Tanto Witzel como Paes preveem a aprovação de uma lei na Assembleia Legislativa do Rio de Janeiro para aplicar o instrumento.

Em entrevista, o candidato do DEM reconheceu que a punição ao servidor que aceita a vantagem ilícita fictícia pode ser limitada, mas disse que o mais importante é a demissão do funcionário.

“Legalmente pode não dar em nada, mas, pelo menos, a gente bota o cara para correr. Se alguém oferece e o outro aceita, não é armação”, disse.

Bruno Calabrich, procurador regional da República, admite que a jurisprudência brasileira tornaria difícil a punição do servidor no âmbito penal, mas defende sanções administrativas e cíveis para o funcionário reprovado.

O procurador afirma que o projeto prevê rigoroso controle e direito ao contraditório, ou seja, o servidor poderia recorrer à Justiça caso se sentisse lesado. Segundo ele, o Ministério Público seria intimado previamente para participar da simulação, gravada do início ao fim.

Calabrich diz que o instrumento pode ser efetivo para avaliar policiais em estágio probatório ou aqueles sobre os quais há suspeita de recebimento de propina.

“Não é um instrumento criado agora, ele vem sendo aplicado em outros países com sucesso. A ONU e a Transparência Internacional recomendam. Muita gente critica o teste sem conhecer, sem ter lido a proposta”, afirma.

Claudio Pereira, professor de direito constitucional da PUC-SP, está entre os críticos da medida.

Ele afirma que qualquer prova produzida em um teste de integridade é ilícita e que o estado acaba sendo tão ou mais criminoso do que o servidor que falha na avaliação.

“Quando o estado se permite utilizar de meios criminosos para combater o crime, ele perde sua superioridade moral em relação ao criminoso. Se você chega ao ponto em que a única solução para o estado é criar mecanismos ilícitos, esse estado está falido. Vai contra o modelo do Estado democrático de Direito”, diz.

O professor afirma que países como EUA e Austrália, que aplicam o teste, têm a negociação como prática em qualquer situação, diferentemente do Brasil. “[Esse país] Adota uma negociação desde um caso de estupro e morte até um caso de roubo de bala, para ele é tudo custo benefício. Um país que negocia a alma com o diabo faz esse tipo de negociação, nós não somos assim. Quando faz isso, perde a moral do Estado.”
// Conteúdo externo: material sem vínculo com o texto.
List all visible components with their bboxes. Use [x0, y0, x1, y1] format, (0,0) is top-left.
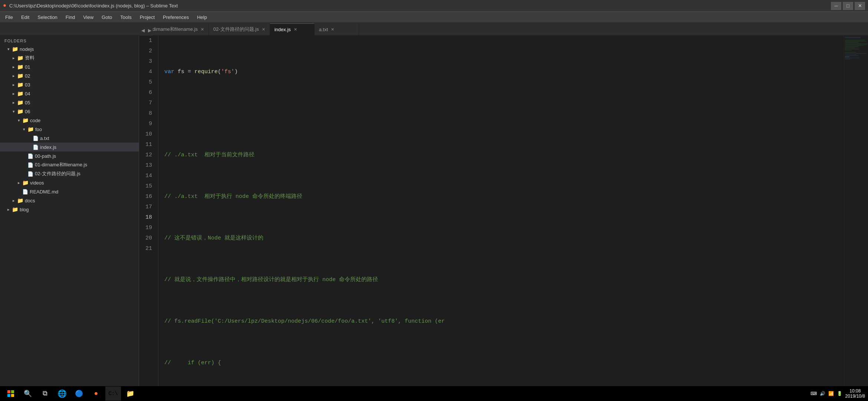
explorer-button[interactable]: 📁 [122, 387, 138, 401]
sidebar-item-label: index.js [40, 144, 56, 150]
line-numbers: 1 2 3 4 5 6 7 8 9 10 11 12 13 14 15 16 1… [139, 36, 158, 391]
editor-content: 1 2 3 4 5 6 7 8 9 10 11 12 13 14 15 16 1… [139, 36, 868, 391]
spacer: ▸ [23, 154, 25, 159]
tray-icon-4: 🔋 [837, 391, 842, 396]
sidebar-item-readme[interactable]: ▸ 📄 README.md [0, 187, 139, 196]
title-bar-left: ● C:\Users\lpz\Desktop\nodejs\06\code\fo… [3, 3, 178, 9]
sidebar-item-indexjs[interactable]: ▸ 📄 index.js [0, 143, 139, 151]
chevron-down-icon: ▾ [7, 47, 10, 52]
file-md-icon: 📄 [22, 189, 28, 195]
sidebar-item-01dirname[interactable]: ▸ 📄 01-dirname和filename.js [0, 160, 139, 169]
code-editor[interactable]: var fs = require('fs') // ./a.txt 相对于当前文… [158, 36, 844, 391]
menu-find[interactable]: Find [62, 14, 79, 21]
sidebar-item-foo[interactable]: ▾ 📁 foo [0, 125, 139, 134]
tab-filepath[interactable]: 02-文件路径的问题.js ✕ [209, 23, 270, 35]
sidebar-item-videos[interactable]: ▸ 📁 videos [0, 178, 139, 187]
code-line-8: // if (err) { [164, 358, 844, 368]
tab-atxt[interactable]: a.txt ✕ [315, 23, 359, 35]
sidebar-item-atxt[interactable]: ▸ 📄 a.txt [0, 134, 139, 143]
tab-filepath-close[interactable]: ✕ [262, 27, 265, 32]
menu-goto[interactable]: Goto [98, 14, 116, 21]
line-num-5: 5 [139, 77, 152, 88]
chevron-right-icon: ▸ [13, 91, 15, 96]
taskbar-datetime[interactable]: 10:08 2019/10/8 [845, 388, 865, 399]
app-icon: ● [3, 3, 6, 9]
line-num-12: 12 [139, 150, 152, 160]
menu-view[interactable]: View [79, 14, 97, 21]
minimap [844, 36, 868, 391]
menu-tools[interactable]: Tools [116, 14, 135, 21]
line-num-11: 11 [139, 140, 152, 150]
sidebar-item-06[interactable]: ▾ 📁 06 [0, 107, 139, 116]
menu-selection[interactable]: Selection [34, 14, 61, 21]
minimize-button[interactable]: ─ [831, 2, 841, 10]
editor-area[interactable]: 1 2 3 4 5 6 7 8 9 10 11 12 13 14 15 16 1… [139, 36, 868, 391]
line-num-4: 4 [139, 67, 152, 77]
tab-index-close[interactable]: ✕ [294, 27, 297, 32]
menu-file[interactable]: File [1, 14, 17, 21]
menu-project[interactable]: Project [136, 14, 158, 21]
edge-button[interactable]: 🌐 [54, 387, 70, 401]
file-txt-icon: 📄 [33, 136, 39, 141]
folder-icon: 📁 [12, 46, 18, 52]
sidebar-item-02[interactable]: ▸ 📁 02 [0, 71, 139, 80]
sidebar-item-label: code [30, 118, 40, 123]
folder-icon: 📁 [12, 206, 18, 212]
code-line-5: // 这不是错误，Node 就是这样设计的 [164, 233, 844, 244]
chevron-right-icon: ▸ [13, 74, 15, 78]
menu-help[interactable]: Help [193, 14, 211, 21]
tab-dirname-close[interactable]: ✕ [201, 27, 204, 32]
taskbar-date-display: 2019/10/8 [845, 394, 865, 399]
sidebar-item-03[interactable]: ▸ 📁 03 [0, 80, 139, 89]
svg-rect-3 [11, 394, 14, 397]
close-button[interactable]: ✕ [855, 2, 865, 10]
menu-preferences[interactable]: Preferences [159, 14, 193, 21]
chevron-right-icon: ▸ [13, 65, 15, 69]
code-line-3: // ./a.txt 相对于当前文件路径 [164, 150, 844, 160]
code-line-1: var fs = require('fs') [164, 67, 844, 77]
chevron-right-icon: ▸ [13, 82, 15, 87]
chevron-down-icon: ▾ [23, 127, 25, 132]
folder-icon: 📁 [17, 108, 23, 114]
search-taskbar-button[interactable]: 🔍 [20, 387, 36, 401]
sidebar-item-docs[interactable]: ▸ 📁 docs [0, 196, 139, 205]
sidebar-item-label: foo [35, 127, 42, 132]
menu-edit[interactable]: Edit [17, 14, 33, 21]
tab-atxt-close[interactable]: ✕ [331, 27, 334, 32]
folder-icon: 📁 [17, 55, 23, 61]
maximize-button[interactable]: □ [843, 2, 853, 10]
title-bar: ● C:\Users\lpz\Desktop\nodejs\06\code\fo… [0, 0, 868, 12]
sidebar-item-05[interactable]: ▸ 📁 05 [0, 98, 139, 107]
tab-nav-right[interactable]: ▶ [146, 25, 153, 36]
sublime-button[interactable]: ● [88, 387, 104, 401]
tab-nav-left[interactable]: ◀ [139, 25, 146, 36]
folder-icon: 📁 [22, 180, 29, 186]
sidebar-item-01[interactable]: ▸ 📁 01 [0, 62, 139, 71]
chevron-right-icon: ▸ [18, 180, 20, 185]
sidebar-item-blog[interactable]: ▸ 📁 blog [0, 205, 139, 214]
tab-index[interactable]: index.js ✕ [270, 23, 315, 35]
chevron-right-icon: ▸ [13, 56, 15, 61]
sidebar-item-label: 04 [25, 91, 30, 97]
sidebar-item-02filepath[interactable]: ▸ 📄 02-文件路径的问题.js [0, 169, 139, 178]
sidebar-item-label: 06 [25, 109, 30, 114]
folder-icon: 📁 [22, 117, 29, 123]
sidebar-item-04[interactable]: ▸ 📁 04 [0, 89, 139, 98]
chevron-right-icon: ▸ [7, 207, 10, 212]
sidebar-item-00path[interactable]: ▸ 📄 00-path.js [0, 151, 139, 160]
sidebar-item-code[interactable]: ▾ 📁 code [0, 116, 139, 125]
line-num-7: 7 [139, 98, 152, 108]
line-num-13: 13 [139, 160, 152, 171]
sidebar-item-ziliao[interactable]: ▸ 📁 资料 [0, 53, 139, 62]
chevron-down-icon: ▾ [18, 118, 20, 123]
start-button[interactable] [3, 387, 19, 401]
task-view-button[interactable]: ⧉ [37, 387, 53, 401]
taskbar: 🔍 ⧉ 🌐 🔵 ● C:\ 📁 ⌨ 🔊 📶 🔋 10:08 2019/10/8 [0, 386, 868, 401]
sidebar-item-label: 00-path.js [35, 153, 56, 159]
sidebar-item-nodejs[interactable]: ▾ 📁 nodejs [0, 45, 139, 53]
cmd-button[interactable]: C:\ [105, 387, 121, 401]
chrome-button[interactable]: 🔵 [71, 387, 87, 401]
line-num-6: 6 [139, 88, 152, 98]
taskbar-left: 🔍 ⧉ 🌐 🔵 ● C:\ 📁 [3, 387, 138, 401]
folder-icon: 📁 [17, 64, 23, 70]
O advogado criminalista Fernando Castelo Branco, coordenador de pós-graduação do IDP (Instituto de Direito Público), concorda que a jurisprudência brasileira não admite este tipo de teste.

“É uma atrocidade jurídica sob qualquer ângulo que se veja a questão, não só o criminal. O Supremo já se manifestou diversas vezes, temos um sólido entendimento jurisprudencial que isso é um crime impossível”, diz.

Para Castelo Branco, o teste desmoraliza o estado. O especialista compara a avaliação a uma “pegadinha do Faustão”. “Quem garante que o investigador não deveria passar também pelo teste de integridade?”, questiona.